──────── DATA RECORDS

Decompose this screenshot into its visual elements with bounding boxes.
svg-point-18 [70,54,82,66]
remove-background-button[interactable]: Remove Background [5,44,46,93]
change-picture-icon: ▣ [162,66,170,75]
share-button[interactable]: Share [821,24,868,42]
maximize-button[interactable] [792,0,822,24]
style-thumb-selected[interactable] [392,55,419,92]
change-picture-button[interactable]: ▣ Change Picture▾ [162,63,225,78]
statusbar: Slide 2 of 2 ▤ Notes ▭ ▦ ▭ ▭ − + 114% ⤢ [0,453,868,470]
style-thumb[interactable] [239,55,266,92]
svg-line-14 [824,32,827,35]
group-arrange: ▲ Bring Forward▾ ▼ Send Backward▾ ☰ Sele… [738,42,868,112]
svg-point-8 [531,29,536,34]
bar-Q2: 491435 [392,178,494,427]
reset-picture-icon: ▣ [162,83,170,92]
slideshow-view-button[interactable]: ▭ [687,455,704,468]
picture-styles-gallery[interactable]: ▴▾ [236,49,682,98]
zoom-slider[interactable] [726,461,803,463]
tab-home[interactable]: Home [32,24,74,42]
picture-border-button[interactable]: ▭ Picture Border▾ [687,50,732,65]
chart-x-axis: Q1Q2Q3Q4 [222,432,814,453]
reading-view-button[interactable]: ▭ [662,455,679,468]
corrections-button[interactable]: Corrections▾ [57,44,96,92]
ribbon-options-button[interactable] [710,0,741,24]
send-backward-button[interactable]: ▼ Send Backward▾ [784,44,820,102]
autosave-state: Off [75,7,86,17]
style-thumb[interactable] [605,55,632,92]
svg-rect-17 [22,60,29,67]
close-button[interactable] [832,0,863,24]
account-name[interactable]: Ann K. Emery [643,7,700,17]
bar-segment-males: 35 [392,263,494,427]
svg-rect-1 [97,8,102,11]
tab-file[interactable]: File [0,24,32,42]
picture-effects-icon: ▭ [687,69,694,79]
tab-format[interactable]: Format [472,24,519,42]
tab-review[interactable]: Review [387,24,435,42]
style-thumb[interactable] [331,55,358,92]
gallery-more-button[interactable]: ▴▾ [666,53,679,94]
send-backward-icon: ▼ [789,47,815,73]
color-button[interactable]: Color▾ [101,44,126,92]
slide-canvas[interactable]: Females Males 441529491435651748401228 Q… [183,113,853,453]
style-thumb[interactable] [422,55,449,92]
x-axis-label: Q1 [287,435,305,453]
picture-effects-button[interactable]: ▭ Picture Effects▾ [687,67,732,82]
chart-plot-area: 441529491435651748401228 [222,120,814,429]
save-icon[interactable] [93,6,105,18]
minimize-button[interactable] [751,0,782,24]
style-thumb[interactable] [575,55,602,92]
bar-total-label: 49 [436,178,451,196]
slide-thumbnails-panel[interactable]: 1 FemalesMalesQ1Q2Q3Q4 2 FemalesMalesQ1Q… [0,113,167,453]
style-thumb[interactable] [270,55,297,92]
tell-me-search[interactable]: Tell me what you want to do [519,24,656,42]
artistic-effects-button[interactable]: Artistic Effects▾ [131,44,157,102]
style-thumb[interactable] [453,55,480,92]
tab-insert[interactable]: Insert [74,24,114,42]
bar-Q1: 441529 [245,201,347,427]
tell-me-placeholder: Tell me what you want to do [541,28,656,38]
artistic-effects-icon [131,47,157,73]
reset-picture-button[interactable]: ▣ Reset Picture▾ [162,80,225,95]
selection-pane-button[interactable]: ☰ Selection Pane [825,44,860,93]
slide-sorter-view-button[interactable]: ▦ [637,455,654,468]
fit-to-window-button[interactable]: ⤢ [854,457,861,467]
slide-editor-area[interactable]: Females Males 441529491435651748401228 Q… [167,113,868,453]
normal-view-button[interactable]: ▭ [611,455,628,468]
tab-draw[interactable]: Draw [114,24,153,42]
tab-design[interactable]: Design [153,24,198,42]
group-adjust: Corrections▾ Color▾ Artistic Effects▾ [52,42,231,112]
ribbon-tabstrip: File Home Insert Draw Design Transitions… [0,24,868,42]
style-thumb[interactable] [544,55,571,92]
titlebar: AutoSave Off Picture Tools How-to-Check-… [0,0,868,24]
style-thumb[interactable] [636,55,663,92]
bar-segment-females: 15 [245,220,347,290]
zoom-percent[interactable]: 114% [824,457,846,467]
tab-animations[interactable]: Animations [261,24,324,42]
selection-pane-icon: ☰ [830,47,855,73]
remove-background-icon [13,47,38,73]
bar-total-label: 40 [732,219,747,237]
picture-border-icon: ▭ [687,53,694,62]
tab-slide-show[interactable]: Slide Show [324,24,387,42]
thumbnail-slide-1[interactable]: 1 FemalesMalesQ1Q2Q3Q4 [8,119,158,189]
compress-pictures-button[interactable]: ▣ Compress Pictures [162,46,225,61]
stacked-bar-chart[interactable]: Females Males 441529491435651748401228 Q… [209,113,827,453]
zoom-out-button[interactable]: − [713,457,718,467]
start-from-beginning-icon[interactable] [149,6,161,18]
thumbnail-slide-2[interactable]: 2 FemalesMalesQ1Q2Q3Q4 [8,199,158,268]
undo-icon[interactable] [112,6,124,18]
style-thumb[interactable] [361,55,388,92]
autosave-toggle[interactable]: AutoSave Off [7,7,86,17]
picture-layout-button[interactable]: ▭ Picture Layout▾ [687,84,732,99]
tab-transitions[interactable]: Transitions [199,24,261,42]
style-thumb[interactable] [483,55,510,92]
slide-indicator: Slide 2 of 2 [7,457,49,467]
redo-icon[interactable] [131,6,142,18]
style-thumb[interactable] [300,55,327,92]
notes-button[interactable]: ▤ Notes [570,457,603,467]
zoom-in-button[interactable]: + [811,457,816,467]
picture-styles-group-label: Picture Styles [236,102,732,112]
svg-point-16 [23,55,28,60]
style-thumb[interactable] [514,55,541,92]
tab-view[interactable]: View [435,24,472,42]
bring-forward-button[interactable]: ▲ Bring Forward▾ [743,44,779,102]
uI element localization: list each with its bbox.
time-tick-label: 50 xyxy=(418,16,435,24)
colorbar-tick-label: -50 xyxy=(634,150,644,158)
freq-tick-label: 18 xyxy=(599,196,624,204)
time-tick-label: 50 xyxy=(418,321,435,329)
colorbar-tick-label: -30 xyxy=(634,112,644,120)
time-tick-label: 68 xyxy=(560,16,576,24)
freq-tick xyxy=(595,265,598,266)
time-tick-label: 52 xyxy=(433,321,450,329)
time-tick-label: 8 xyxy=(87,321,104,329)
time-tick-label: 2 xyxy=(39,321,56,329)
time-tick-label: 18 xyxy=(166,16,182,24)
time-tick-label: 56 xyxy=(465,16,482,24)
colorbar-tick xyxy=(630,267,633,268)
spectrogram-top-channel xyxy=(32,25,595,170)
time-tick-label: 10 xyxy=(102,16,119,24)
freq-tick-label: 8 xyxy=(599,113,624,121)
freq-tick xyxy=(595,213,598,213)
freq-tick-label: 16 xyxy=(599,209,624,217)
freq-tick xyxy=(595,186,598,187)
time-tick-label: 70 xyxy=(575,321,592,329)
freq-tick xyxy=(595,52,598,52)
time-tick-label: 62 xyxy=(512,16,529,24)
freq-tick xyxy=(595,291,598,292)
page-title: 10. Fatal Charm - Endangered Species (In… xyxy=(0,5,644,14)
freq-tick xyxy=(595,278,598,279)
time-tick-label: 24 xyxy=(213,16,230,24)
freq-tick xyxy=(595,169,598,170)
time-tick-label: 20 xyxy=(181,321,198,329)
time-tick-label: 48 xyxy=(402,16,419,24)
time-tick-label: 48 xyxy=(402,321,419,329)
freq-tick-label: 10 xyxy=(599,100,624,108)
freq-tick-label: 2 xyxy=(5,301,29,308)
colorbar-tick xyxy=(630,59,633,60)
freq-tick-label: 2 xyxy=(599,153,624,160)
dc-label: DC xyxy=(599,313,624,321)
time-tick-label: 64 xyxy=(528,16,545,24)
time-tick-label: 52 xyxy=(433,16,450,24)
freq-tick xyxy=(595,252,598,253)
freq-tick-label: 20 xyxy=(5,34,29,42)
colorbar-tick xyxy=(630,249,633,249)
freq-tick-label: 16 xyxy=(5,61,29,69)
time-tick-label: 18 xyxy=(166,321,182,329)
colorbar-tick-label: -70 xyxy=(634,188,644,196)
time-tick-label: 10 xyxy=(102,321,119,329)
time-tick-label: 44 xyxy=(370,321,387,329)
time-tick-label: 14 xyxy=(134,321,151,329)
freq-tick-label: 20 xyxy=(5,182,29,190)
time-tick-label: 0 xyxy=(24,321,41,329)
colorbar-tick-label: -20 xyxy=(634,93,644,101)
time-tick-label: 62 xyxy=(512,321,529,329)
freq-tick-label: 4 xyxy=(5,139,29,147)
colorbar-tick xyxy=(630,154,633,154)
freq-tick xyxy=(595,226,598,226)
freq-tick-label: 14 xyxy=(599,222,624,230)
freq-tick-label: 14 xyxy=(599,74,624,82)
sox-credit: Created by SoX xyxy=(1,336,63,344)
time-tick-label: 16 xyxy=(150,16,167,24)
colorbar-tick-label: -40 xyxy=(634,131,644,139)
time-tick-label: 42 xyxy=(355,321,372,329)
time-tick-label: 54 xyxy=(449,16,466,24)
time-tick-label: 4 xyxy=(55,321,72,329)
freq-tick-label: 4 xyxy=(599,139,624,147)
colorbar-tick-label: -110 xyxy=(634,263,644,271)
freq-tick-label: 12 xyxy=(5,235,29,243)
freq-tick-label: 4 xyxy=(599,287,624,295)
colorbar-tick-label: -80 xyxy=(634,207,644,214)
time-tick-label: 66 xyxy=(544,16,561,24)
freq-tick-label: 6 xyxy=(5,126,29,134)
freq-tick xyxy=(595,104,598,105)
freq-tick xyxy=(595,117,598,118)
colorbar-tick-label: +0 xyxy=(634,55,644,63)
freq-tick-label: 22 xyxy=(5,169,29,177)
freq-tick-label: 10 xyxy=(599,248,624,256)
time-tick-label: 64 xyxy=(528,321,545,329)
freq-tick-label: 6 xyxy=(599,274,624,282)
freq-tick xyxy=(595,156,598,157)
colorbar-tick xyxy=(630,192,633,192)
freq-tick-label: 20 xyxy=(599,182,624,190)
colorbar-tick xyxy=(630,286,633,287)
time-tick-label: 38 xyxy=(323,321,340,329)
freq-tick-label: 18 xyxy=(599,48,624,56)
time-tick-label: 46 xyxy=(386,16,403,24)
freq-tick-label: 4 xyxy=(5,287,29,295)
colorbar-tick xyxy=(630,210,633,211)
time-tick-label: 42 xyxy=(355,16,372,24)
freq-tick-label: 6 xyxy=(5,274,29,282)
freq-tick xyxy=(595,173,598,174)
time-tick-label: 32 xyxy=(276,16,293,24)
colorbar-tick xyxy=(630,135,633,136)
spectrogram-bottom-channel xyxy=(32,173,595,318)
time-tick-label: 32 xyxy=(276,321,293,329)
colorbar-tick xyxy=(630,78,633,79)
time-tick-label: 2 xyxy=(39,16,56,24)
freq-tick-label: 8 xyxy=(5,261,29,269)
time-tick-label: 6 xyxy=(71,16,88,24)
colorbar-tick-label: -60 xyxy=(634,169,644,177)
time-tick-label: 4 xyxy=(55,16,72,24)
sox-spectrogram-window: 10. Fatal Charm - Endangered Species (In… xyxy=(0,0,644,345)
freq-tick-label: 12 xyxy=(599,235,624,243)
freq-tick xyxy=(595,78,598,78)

────────────────
──────── DATA RECORDS

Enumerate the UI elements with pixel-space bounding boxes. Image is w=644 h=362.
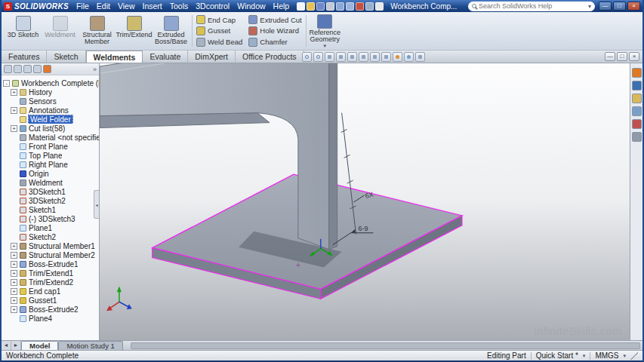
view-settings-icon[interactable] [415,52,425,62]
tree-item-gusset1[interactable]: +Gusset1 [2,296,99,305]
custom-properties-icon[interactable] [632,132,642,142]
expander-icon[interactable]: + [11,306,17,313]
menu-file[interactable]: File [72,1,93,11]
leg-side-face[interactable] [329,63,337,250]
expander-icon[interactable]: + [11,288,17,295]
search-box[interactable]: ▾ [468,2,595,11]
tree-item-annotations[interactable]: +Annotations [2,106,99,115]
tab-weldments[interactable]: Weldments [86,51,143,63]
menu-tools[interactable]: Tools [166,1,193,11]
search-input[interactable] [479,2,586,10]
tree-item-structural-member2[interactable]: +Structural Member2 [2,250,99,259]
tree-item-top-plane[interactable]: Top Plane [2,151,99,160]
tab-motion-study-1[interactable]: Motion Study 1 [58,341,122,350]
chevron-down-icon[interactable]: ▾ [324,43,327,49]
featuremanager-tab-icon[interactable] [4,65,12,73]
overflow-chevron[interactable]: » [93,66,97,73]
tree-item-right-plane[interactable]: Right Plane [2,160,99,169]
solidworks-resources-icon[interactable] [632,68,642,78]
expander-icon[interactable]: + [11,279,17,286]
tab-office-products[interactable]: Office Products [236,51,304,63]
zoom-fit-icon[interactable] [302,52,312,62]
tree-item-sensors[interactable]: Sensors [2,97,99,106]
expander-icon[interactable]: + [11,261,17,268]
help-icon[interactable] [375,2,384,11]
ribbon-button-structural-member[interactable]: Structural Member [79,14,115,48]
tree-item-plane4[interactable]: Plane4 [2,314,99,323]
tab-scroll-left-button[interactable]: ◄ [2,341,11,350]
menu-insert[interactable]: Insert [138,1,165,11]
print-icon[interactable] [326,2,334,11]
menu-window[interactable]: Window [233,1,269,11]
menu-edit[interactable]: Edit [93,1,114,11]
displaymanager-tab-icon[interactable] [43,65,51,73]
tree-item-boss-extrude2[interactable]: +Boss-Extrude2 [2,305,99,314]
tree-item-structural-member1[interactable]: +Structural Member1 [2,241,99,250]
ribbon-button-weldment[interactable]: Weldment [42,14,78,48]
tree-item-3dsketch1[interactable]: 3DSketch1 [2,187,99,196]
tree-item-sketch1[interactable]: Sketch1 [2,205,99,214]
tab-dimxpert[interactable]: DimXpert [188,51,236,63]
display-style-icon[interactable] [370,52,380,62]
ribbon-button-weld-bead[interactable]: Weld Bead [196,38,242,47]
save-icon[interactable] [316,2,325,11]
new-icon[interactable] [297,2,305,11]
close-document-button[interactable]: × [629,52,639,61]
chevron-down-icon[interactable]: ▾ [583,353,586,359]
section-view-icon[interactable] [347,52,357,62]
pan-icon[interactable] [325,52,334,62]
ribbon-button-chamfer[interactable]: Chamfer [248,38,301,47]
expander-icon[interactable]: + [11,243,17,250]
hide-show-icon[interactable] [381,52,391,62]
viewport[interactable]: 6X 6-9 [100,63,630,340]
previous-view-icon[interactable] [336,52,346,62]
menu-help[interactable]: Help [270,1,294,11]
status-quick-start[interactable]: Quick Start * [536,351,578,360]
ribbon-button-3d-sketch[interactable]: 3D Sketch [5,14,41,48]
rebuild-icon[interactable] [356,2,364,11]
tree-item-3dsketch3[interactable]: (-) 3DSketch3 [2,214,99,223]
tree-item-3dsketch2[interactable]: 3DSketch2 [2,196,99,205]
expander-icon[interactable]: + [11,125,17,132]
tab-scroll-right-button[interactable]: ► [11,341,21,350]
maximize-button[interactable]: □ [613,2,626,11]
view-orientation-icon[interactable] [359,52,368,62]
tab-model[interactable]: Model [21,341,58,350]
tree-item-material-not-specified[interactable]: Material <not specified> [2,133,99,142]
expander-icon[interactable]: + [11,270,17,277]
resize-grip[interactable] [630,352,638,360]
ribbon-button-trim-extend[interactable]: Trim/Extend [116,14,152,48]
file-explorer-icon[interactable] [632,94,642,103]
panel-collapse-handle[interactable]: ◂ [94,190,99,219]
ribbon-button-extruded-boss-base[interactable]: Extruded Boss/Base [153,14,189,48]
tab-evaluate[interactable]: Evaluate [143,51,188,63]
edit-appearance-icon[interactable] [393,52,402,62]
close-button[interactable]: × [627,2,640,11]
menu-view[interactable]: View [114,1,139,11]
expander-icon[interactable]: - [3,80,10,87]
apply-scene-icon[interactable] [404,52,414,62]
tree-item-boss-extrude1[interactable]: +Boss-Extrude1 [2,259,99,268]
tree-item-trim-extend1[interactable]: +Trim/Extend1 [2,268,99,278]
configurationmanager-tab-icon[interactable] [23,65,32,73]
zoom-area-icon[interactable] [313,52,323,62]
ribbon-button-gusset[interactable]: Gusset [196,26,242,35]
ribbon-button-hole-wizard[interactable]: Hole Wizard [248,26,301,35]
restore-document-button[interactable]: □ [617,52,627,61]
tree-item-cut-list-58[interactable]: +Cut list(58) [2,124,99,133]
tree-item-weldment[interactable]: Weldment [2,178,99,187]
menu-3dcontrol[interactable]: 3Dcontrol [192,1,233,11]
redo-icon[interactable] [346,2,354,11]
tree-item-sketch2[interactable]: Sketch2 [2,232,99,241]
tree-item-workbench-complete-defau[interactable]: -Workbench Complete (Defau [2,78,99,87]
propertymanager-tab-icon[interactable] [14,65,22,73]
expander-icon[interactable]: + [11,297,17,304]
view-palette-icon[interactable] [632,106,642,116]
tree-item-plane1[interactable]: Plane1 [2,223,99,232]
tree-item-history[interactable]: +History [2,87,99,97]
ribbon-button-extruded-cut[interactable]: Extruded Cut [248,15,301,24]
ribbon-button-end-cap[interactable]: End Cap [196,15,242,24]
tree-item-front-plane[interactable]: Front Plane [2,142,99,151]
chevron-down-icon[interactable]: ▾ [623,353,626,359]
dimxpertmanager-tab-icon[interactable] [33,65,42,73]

────────────────
──────── DATA RECORDS

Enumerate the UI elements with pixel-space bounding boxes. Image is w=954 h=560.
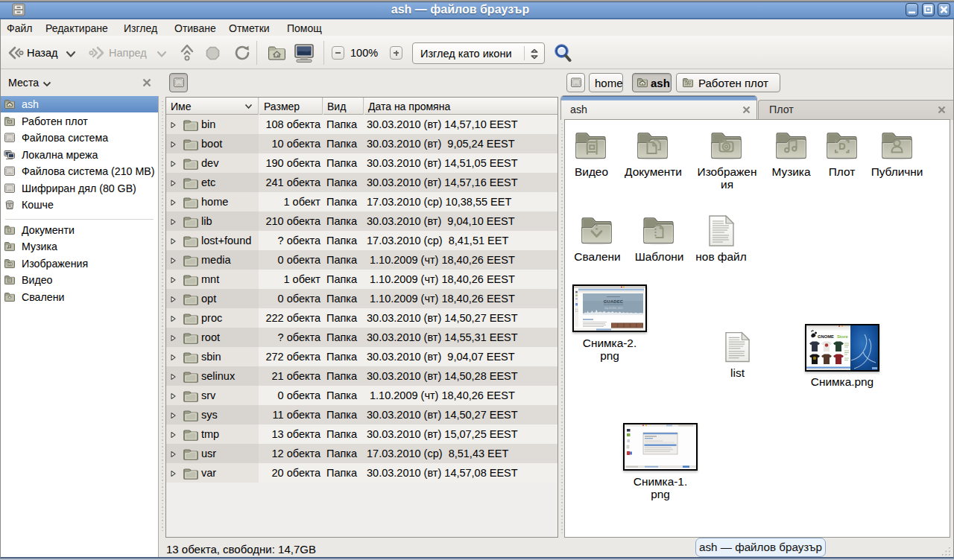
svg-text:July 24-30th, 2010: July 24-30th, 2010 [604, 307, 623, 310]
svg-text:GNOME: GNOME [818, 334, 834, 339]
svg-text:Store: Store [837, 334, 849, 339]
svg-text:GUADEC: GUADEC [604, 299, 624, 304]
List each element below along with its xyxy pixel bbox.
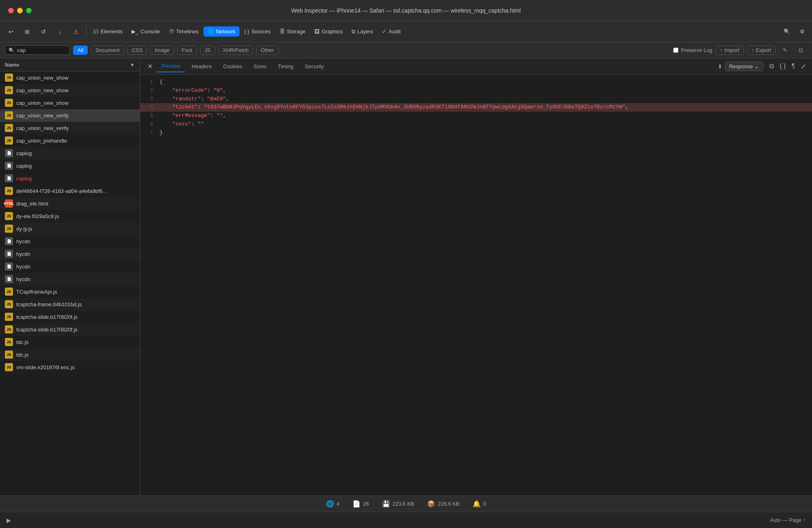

────────────────

■ TASK REQUIREMENTS: Look above for the line with "is w=954 h=560." and the line with "List each element", then copy exactly the lines from the first through the second, both kept, with no pictures.

■ OUTPUT:
Enumerate the UI elements with pixel-space bounding boxes. Image is w=954 h=560.
svg-text:July 24-30th, 2010: July 24-30th, 2010 [604, 307, 623, 310]
svg-text:GNOME: GNOME [818, 334, 834, 339]
svg-text:Store: Store [837, 334, 849, 339]
svg-text:GUADEC: GUADEC [604, 299, 624, 304]
List each element below along with its xyxy pixel bbox.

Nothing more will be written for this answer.